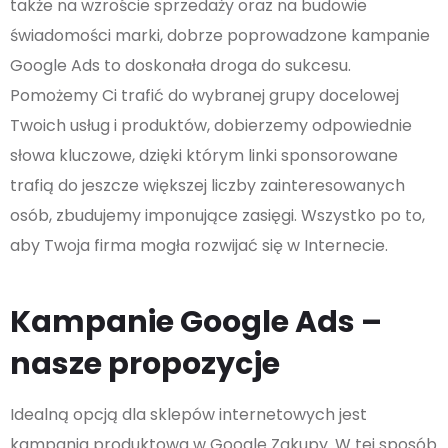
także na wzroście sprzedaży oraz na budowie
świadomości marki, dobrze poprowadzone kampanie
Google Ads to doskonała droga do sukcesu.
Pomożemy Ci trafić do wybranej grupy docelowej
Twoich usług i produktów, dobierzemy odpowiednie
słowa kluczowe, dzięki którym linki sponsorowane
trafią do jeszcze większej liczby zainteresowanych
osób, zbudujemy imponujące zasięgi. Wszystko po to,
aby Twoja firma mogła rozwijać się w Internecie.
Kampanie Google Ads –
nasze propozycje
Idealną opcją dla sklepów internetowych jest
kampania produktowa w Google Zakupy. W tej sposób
==
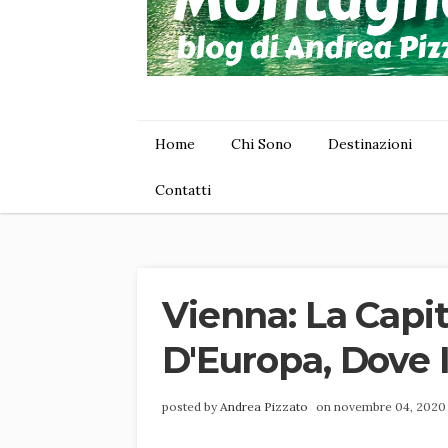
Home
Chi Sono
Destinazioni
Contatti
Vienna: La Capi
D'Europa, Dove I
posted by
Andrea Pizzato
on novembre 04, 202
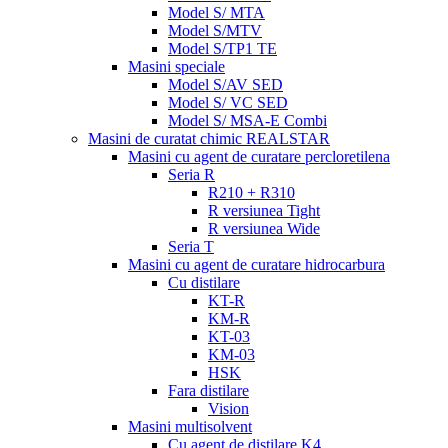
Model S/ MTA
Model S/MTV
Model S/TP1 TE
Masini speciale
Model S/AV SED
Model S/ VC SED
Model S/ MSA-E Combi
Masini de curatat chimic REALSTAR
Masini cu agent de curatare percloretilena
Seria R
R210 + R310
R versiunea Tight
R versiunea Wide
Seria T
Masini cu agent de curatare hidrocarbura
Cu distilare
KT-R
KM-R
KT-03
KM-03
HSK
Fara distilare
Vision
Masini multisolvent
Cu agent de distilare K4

### Task statement
Using only the entries above, output the line with "Masini cu agent de curatare percloretilena", the line with "Cu agent de distilare K4", and all lines between them, exactly as they stand.

### Solution for this task
Masini cu agent de curatare percloretilena
Seria R
R210 + R310
R versiunea Tight
R versiunea Wide
Seria T
Masini cu agent de curatare hidrocarbura
Cu distilare
KT-R
KM-R
KT-03
KM-03
HSK
Fara distilare
Vision
Masini multisolvent
Cu agent de distilare K4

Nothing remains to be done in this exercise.